`comparable` and `cmp.Ordered` — Optimize¶

Table of Contents¶

The cost of equality
== on big structs — what the compiler emits
Generic equality vs hand-written
Comparison-dominated hot loops
Choosing the right comparison strategy
Map keys and hashing cost
Sort comparators — operator vs cmp.Compare
slices.Sort vs sort.Slice
Real benchmark numbers
When NOT to optimize equality
Summary

The cost of equality¶

== is conceptually trivial: "are these two values the same?". In practice, the cost depends on the type:

Type	Cost of `==`
`bool`, `byte`, `int8`	one CPU instruction
`int`, `int64`, `float64`	one CPU instruction
`string`	length compare, then byte-by-byte (early exit on first difference)
pointer	one instruction (address compare)
array `[N]T`	O(N) — element-wise
struct	O(field count) — field-wise, recursive
interface	dynamic type check + recursive equality, can panic

For numeric scalars, equality is essentially free. For strings of length L, equality is up to L byte compares. For structs, equality is the sum of field equality costs. A struct with 50 string fields has 50 string compares per ==.

In a hot loop that does millions of equalities per second, the difference between int keys and MyHugeStruct keys can be three orders of magnitude.
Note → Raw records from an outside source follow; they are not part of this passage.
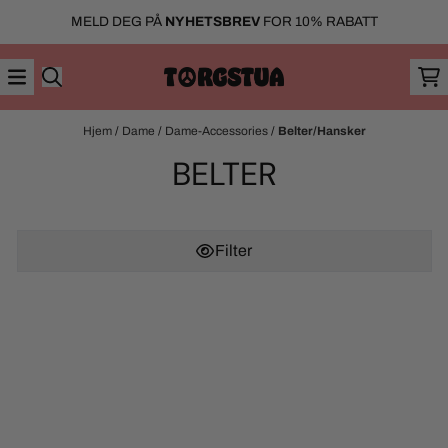
Hopp til innhold
MELD DEG PÅ
NYHETSBREV
FOR 10% RABATT
Hjem
/
Dame
/
Dame-Accessories
/
Belter/Hansker
BELTER
Filter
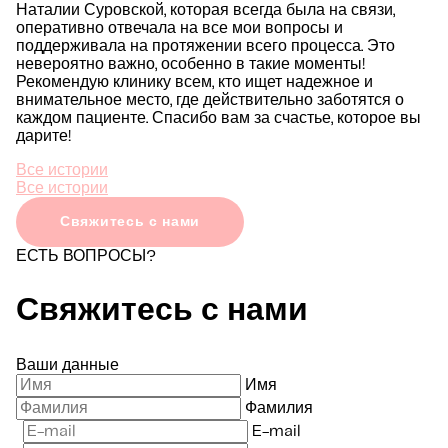
Наталии Суровской, которая всегда была на связи,
оперативно отвечала на все мои вопросы и
поддерживала на протяжении всего процесса. Это
невероятно важно, особенно в такие моменты!
Рекомендую клинику всем, кто ищет надежное и
внимательное место, где действительно заботятся о
каждом пациенте. Спасибо вам за счастье, которое вы
дарите!
Все истории
Все истории
Свяжитесь с нами
ЕСТЬ ВОПРОСЫ?
Свяжитесь с нами
Ваши данные
Имя
Фамилия
E-mail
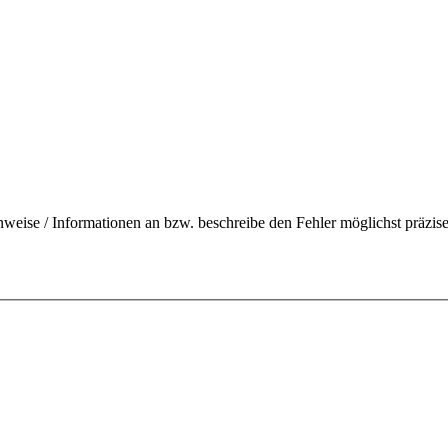
nweise / Informationen an bzw. beschreibe den Fehler möglichst präzise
`==` on big structs — what the compiler emits¶

Consider:

type Big struct {
    A, B, C int
    Name    string
    Email   string
    Phone   string
}

func eq(a, b Big) bool { return a == b }

The compiler emits something like:

if a.A != b.A { return false }
if a.B != b.B { return false }
if a.C != b.C { return false }
if !runtime.eqstring(a.Name, b.Name) { return false }
if !runtime.eqstring(a.Email, b.Email) { return false }
if !runtime.eqstring(a.Phone, b.Phone) { return false }
return true

Each eqstring call is two comparisons (length + bytes). On a struct with mostly equal fields, equality runs the full chain. On a struct that differs in the first field, it short-circuits — but the compiler does not reorder fields; the order in source dictates the order in ==.

Optimization tip: order fields by likelihood of difference¶

Place the most discriminating fields first:

// If ID is unique, put it first
type Record struct {
    ID    int64    // discriminates fastest
    Name  string
    Tags  string
    Notes string
}

This is a micro-optimization; benchmark before relying on it. But for hot equality loops over wide structs, field order can be measurable.

Generic equality vs hand-written¶

A generic Has over comparable:

func Has[T comparable](s []T, v T) bool {
    for _, x := range s {
        if x == v { return true }
    }
    return false
}

vs hand-written:

func HasInt(s []int, v int) bool {
    for _, x := range s {
        if x == v { return true }
    }
    return false
}

For T = int, the generic version compiles into the same tight loop. The compiler stencils Has[int] and inlines the integer compare. Benchmark:

Test (n = 1000)	ns/op
`HasInt`	290
`Has[int]`	295

Within 2%. For T = *MyStruct across diverse pointer types, the dictionary indirection appears:

Test (n = 1000)	ns/op
Hand-written `HasMyStruct`	320
`Has[*MyStruct]` (only used here)	325
`Has[*MyStruct]` (used with 5 other pointer types)	470

The third case is slower because the stenciled body shares with other pointer types and the equality call goes through a runtime dictionary.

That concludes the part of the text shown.